What is the time complexity of my solution?

Question

Scenario:

I have a method called "searchRange" where I need to search for the min and max index where target occurs in the supplied input array.

Question:

I think the time complexity of this solution is O(n) because I am looping over the input just once.

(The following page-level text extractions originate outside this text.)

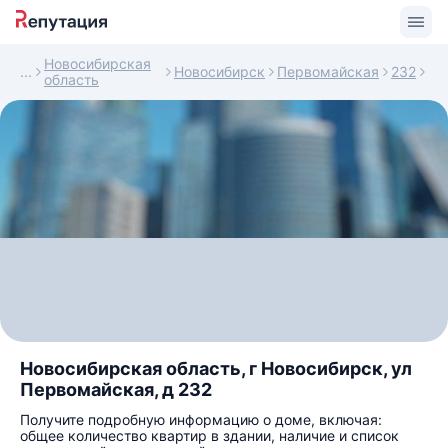
Новосибирская
Новосибирск
Первомайская
232
область
Новосибирская область, г Новосибирск, ул
Первомайская, д 232
Получите подробную информацию о доме, включая:
общее количество квартир в здании, наличие и список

Is my understanding correct?

Code:

public class Solution {

    public int[] searchRange(int[] nums, int target) {
        if (nums == null) {
            return new int[2];
        }
        int min = -1, max = -1, l = nums.length;
        int[] ans = new int[2];
        for (int i = 0; i < l; i++) {
            if (nums[i] == target) {
                if (min == -1) {
                    min = i;
                } else {
                    max = Math.max(i, max);
                }
            }
        }
        if (min != -1 && max == -1) {
            max = min;
        }
        ans[0] = min;
        ans[1] = max;
        return ans;
    }
}

EDIT

Thanks, I now know that the time complexity of the above algorithm is O(n). I am trying to reach towards O(logn). I tried to use a variant of binary search to discover the min and max indices. Is the time complexity of the method given below O(logn)?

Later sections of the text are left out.